The submerged forest decayed underwater, generating methane and carbon dioxide at rates that dwarfed the emissions of a comparable fossil fuel plant. Though the ratio has declined over time, the reservoir still emits roughly 2.6 times the greenhouse gases of its oil-burning equivalent. Meanwhile, the flooding triggered a chemical reaction that methylated mercury in the soil, contaminating fish throughout the reservoir. Fish diversity dropped after the dam was built, though certain species thrived in the new conditions -- tucunare, aracu comum, mapara, and the black piranha among them. The reservoir now supports intensive fishing that raises its own sustainability concerns, a far cry from the modest fishing that once took place near the river's mouth.

Power and Protest

For all its environmental costs, the Samuel Dam did electrify Rondonia. By 1990 it provided 36 percent of the state's power; by 1996, 58 percent. Household connections tripled in seven years, from roughly 40,000 in 1983 to over 132,000 by 1990. In 2002, the grid extended to Rio Branco, the capital of neighboring Acre state. As of 2016, electricity reached 90 percent of Rondonia's municipalities. But the human cost lingered. In March 2016, protesters blockaded the BR-364 highway at Candeias do Jamari, demanding compensation that had still not been paid to families displaced decades earlier.
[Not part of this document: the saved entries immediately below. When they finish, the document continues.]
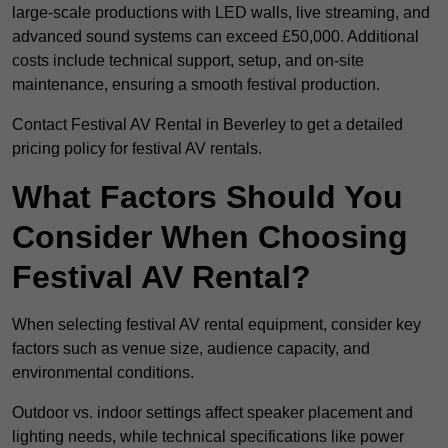
large-scale productions with LED walls, live streaming, and
advanced sound systems can exceed £50,000. Additional
costs include technical support, setup, and on-site
maintenance, ensuring a smooth festival production.
Contact Festival AV Rental in Beverley to get a detailed
pricing policy for festival AV rentals.
What Factors Should You
Consider When Choosing
Festival AV Rental?
When selecting festival AV rental equipment, consider key
factors such as venue size, audience capacity, and
environmental conditions.
Outdoor vs. indoor settings affect speaker placement and
lighting needs, while technical specifications like power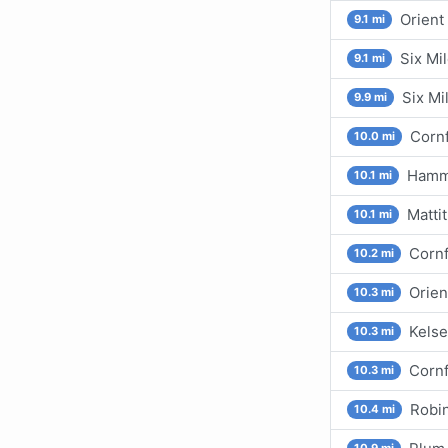
Orient
9.1 mi
Six Mil
9.1 mi
Six Mi
9.9 mi
Cornf
10.0 mi
Hammo
10.1 mi
Mattit
10.1 mi
Cornf
10.2 mi
Orien
10.3 mi
Kelse
10.3 mi
Cornf
10.3 mi
Robin
10.4 mi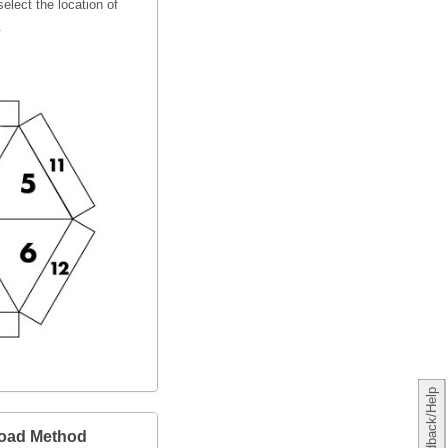
elect the location of
.
Feedback/Help
load Method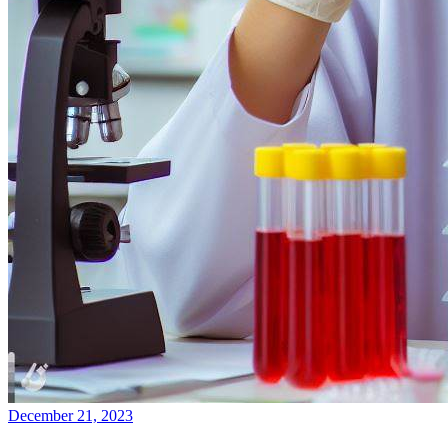
December 21, 2023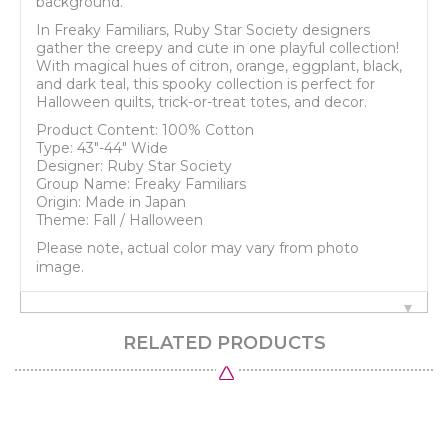
background.
In Freaky Familiars, Ruby Star Society designers
gather the creepy and cute in one playful collection!
With magical hues of citron, orange, eggplant, black,
and dark teal, this spooky collection is perfect for
Halloween quilts, trick-or-treat totes, and decor.
Product Content: 100% Cotton
Type: 43"-44" Wide
Designer: Ruby Star Society
Group Name: Freaky Familiars
Origin: Made in Japan
Theme: Fall / Halloween
Please note, actual color may vary from photo
image.
RELATED PRODUCTS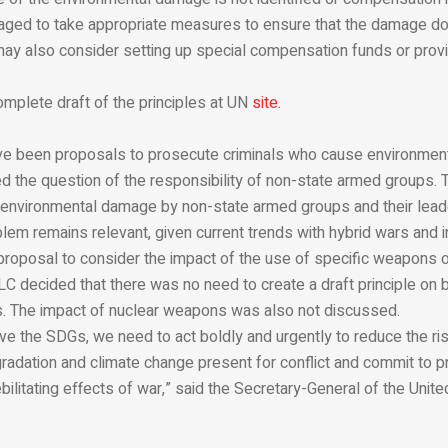
aged to take appropriate measures to ensure that the damage d
may also consider setting up special compensation funds or prov
omplete draft of the principles at UN
site.
ve been proposals to prosecute criminals who cause environmen
d the question of the responsibility of non-state armed groups. 
environmental damage by non-state armed groups and their lea
blem remains relevant, given current trends with hybrid wars and in
 proposal to consider the impact of the use of specific weapons 
LC decided that there was no need to create a draft principle on b
 The impact of nuclear weapons was also not discussed.
eve the SDGs, we need to act boldly and urgently to reduce the ri
adation and climate change present for conflict and commit to pr
bilitating effects of war,” said the Secretary-General of the Unit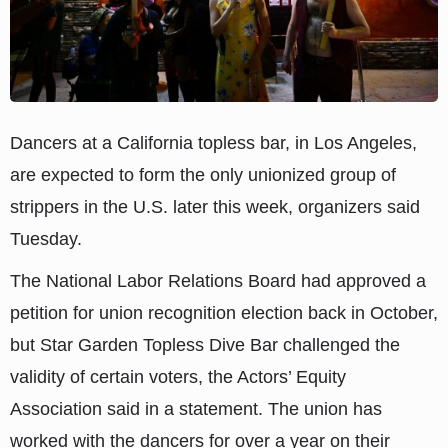
Dancers at a California topless bar, in Los Angeles,
are expected to form the only unionized group of
strippers in the U.S. later this week, organizers said
Tuesday.
The National Labor Relations Board had approved a
petition for union recognition election back in October,
but Star Garden Topless Dive Bar challenged the
validity of certain voters, the Actors’ Equity
Association said in a statement. The union has
worked with the dancers for over a year on their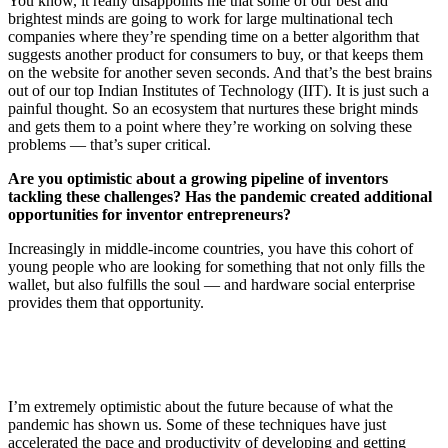
You know, it really disappoints me that some of our best and
brightest minds are going to work for large multinational tech
companies where they’re spending time on a better algorithm that
suggests another product for consumers to buy, or that keeps them
on the website for another seven seconds. And that’s the best brains
out of our top Indian Institutes of Technology (IIT). It is just such a
painful thought. So an ecosystem that nurtures these bright minds
and gets them to a point where they’re working on solving these
problems — that’s super critical.
Are you optimistic about a growing pipeline of inventors
tackling these challenges? Has the pandemic created additional
opportunities for inventor entrepreneurs?
Increasingly in middle-income countries, you have this cohort of
young people who are looking for something that not only fills the
wallet, but also fulfills the soul — and hardware social enterprise
provides them that opportunity.
I’m extremely optimistic about the future because of what the
pandemic has shown us. Some of these techniques have just
accelerated the pace and productivity of developing and getting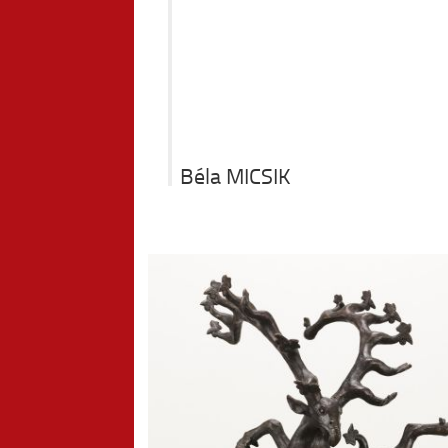
Béla MICSIK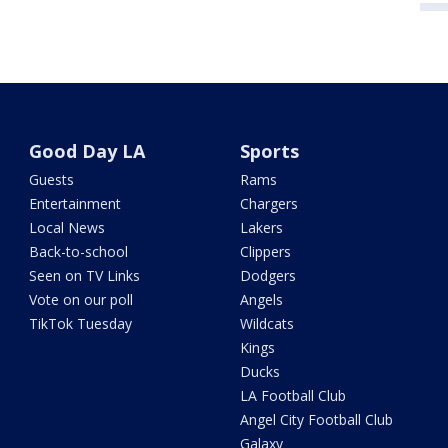
Good Day LA
Sports
Guests
Rams
Entertainment
Chargers
Local News
Lakers
Back-to-school
Clippers
Seen on TV Links
Dodgers
Vote on our poll
Angels
TikTok Tuesday
Wildcats
Kings
Ducks
LA Football Club
Angel City Football Club
Galaxy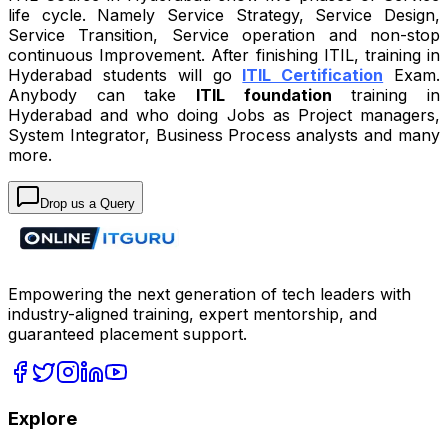
life cycle. Namely Service Strategy, Service Design,
Service Transition, Service operation and non-stop
continuous Improvement. After finishing ITIL, training in
Hyderabad students will go
ITIL Certification
Exam.
Anybody can take
ITIL foundation
training in
Hyderabad and who doing Jobs as Project managers,
System Integrator, Business Process analysts and many
more.
Drop us a Query
Empowering the next generation of tech leaders with
industry-aligned training, expert mentorship, and
guaranteed placement support.
Explore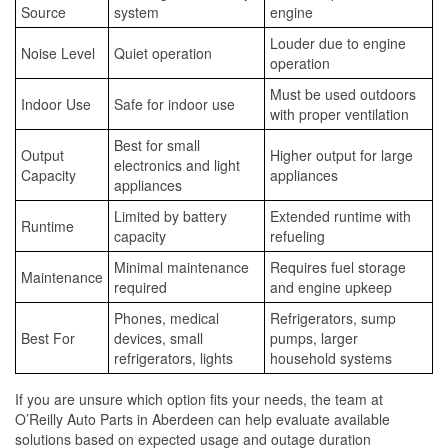
Source
system
engine
Louder due to engine
Noise Level
Quiet operation
operation
Must be used outdoors
Indoor Use
Safe for indoor use
with proper ventilation
Best for small
Output
Higher output for large
electronics and light
Capacity
appliances
appliances
Limited by battery
Extended runtime with
Runtime
capacity
refueling
Minimal maintenance
Requires fuel storage
Maintenance
required
and engine upkeep
Phones, medical
Refrigerators, sump
Best For
devices, small
pumps, larger
refrigerators, lights
household systems
If you are unsure which option fits your needs, the team at
O’Reilly Auto Parts in Aberdeen can help evaluate available
solutions based on expected usage and outage duration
The reservoir has found an unlikely second life as a recreational destination -- annual fishing tournaments draw competitors from three states -- but for the communities uprooted by its construction, the debt remains unsettled.

A Cautionary Arithmetic

Engineers measure hydroelectric efficiency with a simple ratio: reservoir area divided by generating capacity. Lower is better. The Samuel Dam scores 2.59 square kilometers per megawatt -- among the worst in the Amazon, rivaled only by Curua-Una at 2.60 and the notorious Balbina Dam at 9.44. Its 216 megawatts of installed capacity required flooding an area larger than some European cities. To compensate for the lost forest, operator Eletronorte established the Samuel Ecological Station east of the reservoir, eventually expanding it to over 71,000 hectares. The station now covers a large swath of the reservoir itself and surrounding land. Whether this ecological offset balances the forest that was drowned, the mercury that was released, and the communities that were scattered is a question the numbers alone cannot answer.

From the Air

Located at 8.75S, 63.45W on the Jamari River, approximately 50 km southeast of Porto Velho. The 560 km2 reservoir is clearly visible from cruising altitude, appearing as an irregular body of water surrounded by a patchwork of forest and cleared land. Nearest major airport is Porto Velho - Governador Jorge Teixeira International Airport (SBPV). The BR-364 highway runs nearby to the north. Best viewed at 15,000-25,000 feet for full reservoir perspective.